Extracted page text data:
- - - - -
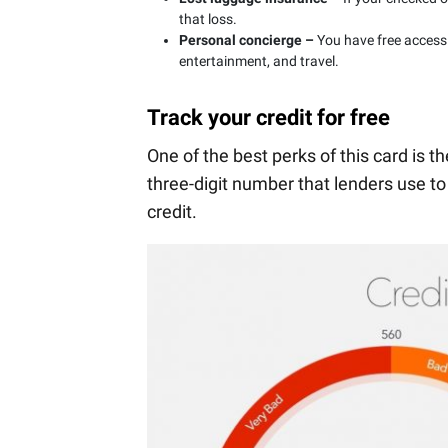
that loss.
Personal concierge –
You have free access
entertainment, and travel.
Track your credit for free
One of the best perks of this card is t
three-digit number that lenders use to
credit.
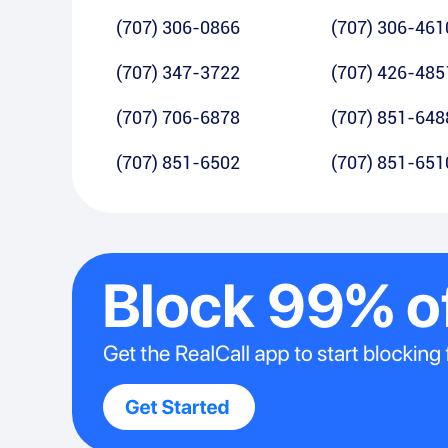
(707) 306-0866
(707) 306-461
(707) 347-3722
(707) 426-485
(707) 706-6878
(707) 851-648
(707) 851-6502
(707) 851-651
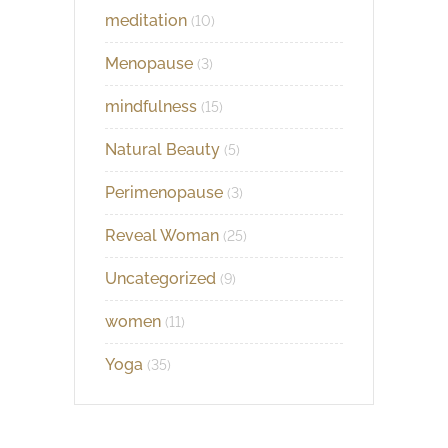
meditation
(10)
Menopause
(3)
mindfulness
(15)
Natural Beauty
(5)
Perimenopause
(3)
Reveal Woman
(25)
Uncategorized
(9)
women
(11)
Yoga
(35)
- - - - -
Work item: Which lines run from the one containing "One of the best perks of this card is t" to the end of the entries above? Write them out exactly, leaving out every picture.

Solution to the exercise:
One of the best perks of this card is t
three-digit number that lenders use to
credit.
(707) 306-0866
(707) 306-461
(707) 347-3722
(707) 426-485
(707) 706-6878
(707) 851-648
(707) 851-6502
(707) 851-651
meditation
(10)
Menopause
(3)
mindfulness
(15)
Natural Beauty
(5)
Perimenopause
(3)
Reveal Woman
(25)
Uncategorized
(9)
women
(11)
Yoga
(35)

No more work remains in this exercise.